┌─ DATA

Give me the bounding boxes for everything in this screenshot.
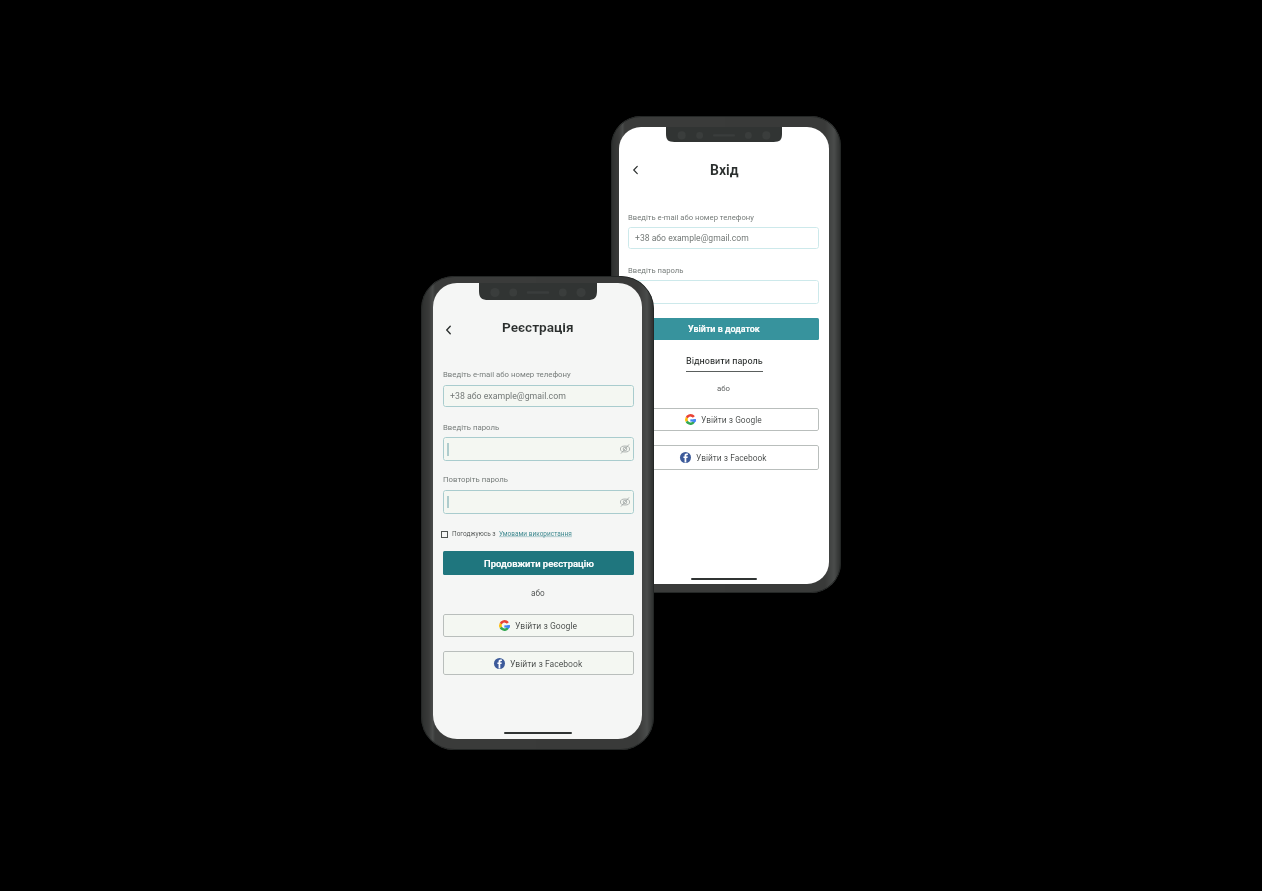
button[interactable]: Увійти з Google [443, 614, 634, 637]
button[interactable]: +38 або example@gmail.com [443, 385, 634, 407]
button[interactable]: Увійти з Google [628, 408, 819, 431]
button[interactable]: Увійти з Facebook [443, 651, 634, 675]
staticText: Увійти з Facebook [696, 453, 767, 463]
staticText: або [717, 384, 731, 393]
button[interactable]: Увійти з Facebook [628, 445, 819, 470]
button[interactable] [628, 280, 819, 304]
button[interactable]: Увійти в додаток [628, 318, 819, 340]
button[interactable]: Продовжити реєстрацію [443, 551, 634, 575]
staticText: Погоджуюсь з [452, 530, 496, 538]
staticText: Введіть e-mail або номер телефону [443, 370, 571, 379]
staticText: Умовами використання [499, 530, 572, 538]
button[interactable]: Back [442, 322, 455, 338]
staticText: або [531, 588, 545, 598]
staticText: Увійти з Google [515, 621, 578, 631]
staticText: +38 або example@gmail.com [635, 233, 749, 243]
button[interactable]: Погоджуюсь з [441, 530, 572, 538]
button[interactable]: Back [629, 162, 641, 177]
staticText: Відновити пароль [686, 356, 763, 367]
staticText: Увійти з Facebook [510, 659, 583, 669]
staticText: Введіть пароль [443, 423, 500, 432]
staticText: Повторіть пароль [443, 475, 508, 484]
button[interactable] [443, 437, 634, 461]
staticText: Вхід [710, 162, 739, 178]
staticText: +38 або example@gmail.com [450, 391, 566, 401]
button[interactable]: Відновити пароль [686, 356, 763, 367]
staticText: Увійти з Google [701, 415, 762, 425]
staticText: Реєстрація [502, 319, 574, 335]
button[interactable] [443, 490, 634, 514]
staticText: Введіть пароль [628, 266, 684, 275]
staticText: Продовжити реєстрацію [484, 558, 594, 569]
button[interactable]: +38 або example@gmail.com [628, 227, 819, 249]
staticText: Введіть e-mail або номер телефону [628, 213, 754, 222]
staticText: Увійти в додаток [688, 324, 760, 334]
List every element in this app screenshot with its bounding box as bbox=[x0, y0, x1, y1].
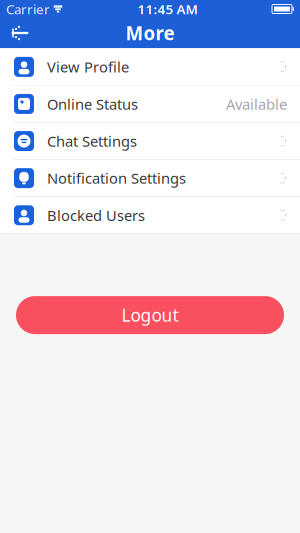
staticText: Logout bbox=[122, 304, 178, 327]
button[interactable]: Blocked Users bbox=[0, 197, 300, 234]
staticText: View Profile bbox=[47, 57, 129, 77]
button[interactable]: Logout bbox=[16, 296, 284, 334]
staticText: Notification Settings bbox=[47, 168, 186, 188]
staticText: Available bbox=[226, 94, 287, 114]
button[interactable]: Online Status bbox=[0, 86, 300, 123]
button[interactable]: View Profile bbox=[0, 49, 300, 86]
staticText: Carrier bbox=[6, 0, 50, 18]
button[interactable]: Back bbox=[0, 18, 40, 48]
staticText: Online Status bbox=[47, 94, 138, 114]
staticText: 11:45 AM bbox=[138, 0, 198, 18]
staticText: Chat Settings bbox=[47, 131, 137, 151]
button[interactable]: Chat Settings bbox=[0, 123, 300, 160]
staticText: Blocked Users bbox=[47, 206, 145, 225]
button[interactable]: Notification Settings bbox=[0, 160, 300, 197]
staticText: More bbox=[126, 21, 174, 45]
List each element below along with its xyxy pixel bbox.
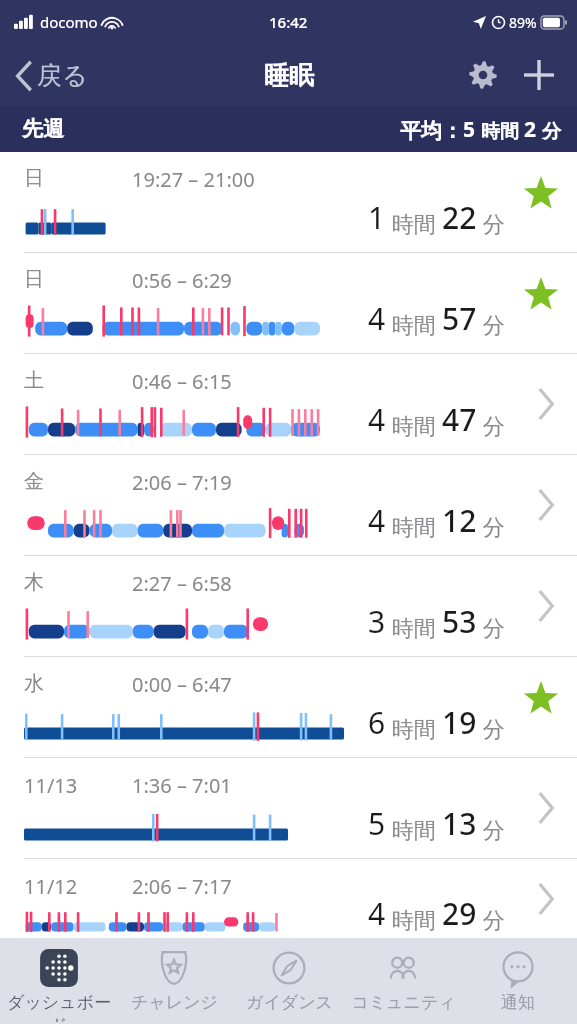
staticText: 水 bbox=[24, 671, 44, 696]
staticText: 2:27 – 6:58 bbox=[132, 570, 232, 597]
staticText: 13 bbox=[442, 803, 477, 844]
staticText: ダッシュボード bbox=[3, 992, 115, 1022]
staticText: 89% bbox=[509, 13, 537, 32]
staticText: 金 bbox=[24, 469, 44, 494]
staticText: 0:56 – 6:29 bbox=[132, 267, 232, 294]
staticText: 2:06 – 7:19 bbox=[132, 469, 232, 496]
button[interactable]: 日 bbox=[0, 253, 577, 353]
staticText: 2:06 – 7:17 bbox=[132, 873, 232, 900]
staticText: 4 bbox=[368, 500, 386, 541]
staticText: 53 bbox=[442, 601, 477, 642]
button[interactable]: 11/13 bbox=[0, 758, 577, 858]
staticText: 分 bbox=[477, 309, 505, 339]
staticText: 土 bbox=[24, 368, 44, 393]
staticText: 日 bbox=[24, 166, 44, 191]
staticText: 睡眠 bbox=[264, 60, 314, 91]
staticText: 1:36 – 7:01 bbox=[132, 772, 232, 799]
staticText: チャレンジ bbox=[131, 992, 218, 1013]
staticText: 16:42 bbox=[269, 12, 308, 32]
staticText: 分 bbox=[477, 612, 505, 642]
staticText: 57 bbox=[442, 298, 477, 339]
button[interactable]: Settings bbox=[461, 53, 505, 97]
staticText: docomo bbox=[40, 12, 98, 32]
staticText: 12 bbox=[442, 500, 477, 541]
staticText: 22 bbox=[442, 197, 477, 238]
staticText: コミュニティ bbox=[351, 992, 456, 1013]
button[interactable]: 戻る bbox=[10, 54, 94, 97]
staticText: 6 bbox=[368, 702, 386, 743]
staticText: 時間 bbox=[386, 612, 442, 642]
staticText: 分 bbox=[537, 118, 561, 144]
staticText: 0:46 – 6:15 bbox=[132, 368, 232, 395]
button[interactable]: 土 bbox=[0, 354, 577, 454]
staticText: 4 bbox=[368, 399, 386, 440]
button[interactable]: Add bbox=[517, 53, 561, 97]
staticText: 11/12 bbox=[24, 873, 78, 900]
staticText: 1 bbox=[368, 197, 386, 238]
staticText: 3 bbox=[368, 601, 386, 642]
staticText: 時間 bbox=[386, 511, 442, 541]
staticText: 先週 bbox=[22, 116, 64, 142]
button[interactable]: 木 bbox=[0, 556, 577, 656]
staticText: 分 bbox=[477, 713, 505, 743]
staticText: 時間 bbox=[476, 118, 524, 144]
staticText: 19:27 – 21:00 bbox=[132, 166, 255, 193]
staticText: 11/13 bbox=[24, 772, 78, 799]
staticText: 時間 bbox=[386, 410, 442, 440]
button[interactable]: 11/12 bbox=[0, 859, 577, 938]
staticText: 時間 bbox=[386, 713, 442, 743]
staticText: ガイダンス bbox=[246, 992, 333, 1013]
staticText: 4 bbox=[368, 893, 386, 934]
staticText: 時間 bbox=[386, 309, 442, 339]
staticText: 日 bbox=[24, 267, 44, 292]
staticText: 時間 bbox=[386, 208, 442, 238]
button[interactable]: ダッシュボード bbox=[3, 944, 115, 1024]
staticText: 5 bbox=[463, 115, 476, 144]
button[interactable]: 水 bbox=[0, 657, 577, 757]
button[interactable]: ガイダンス bbox=[233, 944, 345, 1015]
staticText: 2 bbox=[524, 115, 537, 144]
button[interactable]: チャレンジ bbox=[118, 944, 230, 1015]
staticText: 47 bbox=[442, 399, 477, 440]
staticText: 29 bbox=[442, 893, 477, 934]
staticText: 分 bbox=[477, 904, 505, 934]
button[interactable]: 日 bbox=[0, 152, 577, 252]
staticText: 通知 bbox=[501, 992, 535, 1013]
staticText: 戻る bbox=[37, 60, 88, 91]
staticText: 19 bbox=[442, 702, 477, 743]
staticText: 4 bbox=[368, 298, 386, 339]
staticText: 分 bbox=[477, 511, 505, 541]
staticText: 木 bbox=[24, 570, 44, 595]
staticText: 時間 bbox=[386, 814, 442, 844]
button[interactable]: コミュニティ bbox=[347, 944, 459, 1015]
staticText: 分 bbox=[477, 814, 505, 844]
button[interactable]: 金 bbox=[0, 455, 577, 555]
button[interactable]: 通知 bbox=[462, 944, 574, 1015]
staticText: 分 bbox=[477, 410, 505, 440]
staticText: 0:00 – 6:47 bbox=[132, 671, 232, 698]
staticText: 時間 bbox=[386, 904, 442, 934]
staticText: 分 bbox=[477, 208, 505, 238]
staticText: 平均： bbox=[400, 118, 463, 144]
staticText: 5 bbox=[368, 803, 386, 844]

└─

ASSIGNMENT
Across the whole listing, tally the lines that include the string "ダッシュボード". Reply with the number only.

SOLUTION TO THIS PROBLEM
2